How we solve the problem of multiple time zones
If you saw our descent timeline article, you’ll have noticed that we speak about different time zones (of course with acronyms!). If you’ve also been following the NASA coverage for MSL arrival at Mars, then you’ll see it gets even more confusing. In case you’re wondering what they all are, then we’re here to try and explain!
First of all, we have to deal with different time zones here on Earth – something you’ve no doubt experienced if you’ve taken a long distance flight.
Here at ESA’s operations centre, ESOC, in Germany, we use CEST – Central European Summer Time – the time zone most of Europe is on during the summer. Over at JPL in California, they are 9 hours behind, on PDT – Pacific Daylight Time – summer time for the west coast of the United States.
This can get really confusing when agencies like ESA and NASA work together on time-critical activities like MSL landing. At NASA, Curiosity will land on 5 August – but here in Europe it’ll land on the 6th! So not only is the time of landing different, but it happens on a different day depending on where you are!
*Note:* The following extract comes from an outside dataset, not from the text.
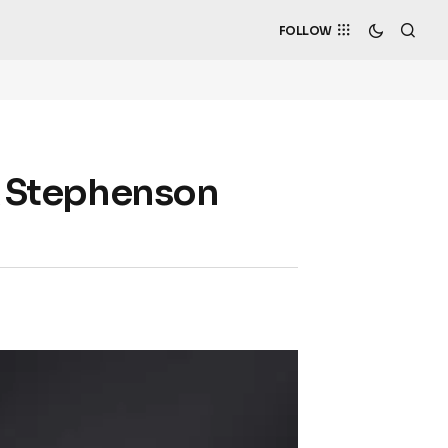
FOLLOW
nk Stephenson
To solve these problems, the space industry (and many other organisations facing similar issues) use a standard time zone called UTC – Coordinated Universal Time.
This time zone was standardised in 1961 to allow our increasingly networked world to work better together. It represents GMT (Greenwich Mean Time), the zero reference for all time zones, but with no daylight savings time shift – so it never changes throughout the year.
At ESOC our short-hand for this time-zone is to put a letter ‘Z’ after the time, which is where UTC gets its nickname of “Zulu Time” (Z = Zulu in the phonetic alphabet).
So when Curiosity lands, Europe (CEST) will be 2 hours ahead of UTC and JPL (PDT) will be 7 hours behind. Thanks to UTC, though, we can coordinate and communicate pretty well together, allowing multiple agencies and nations around the world to work together on this important event.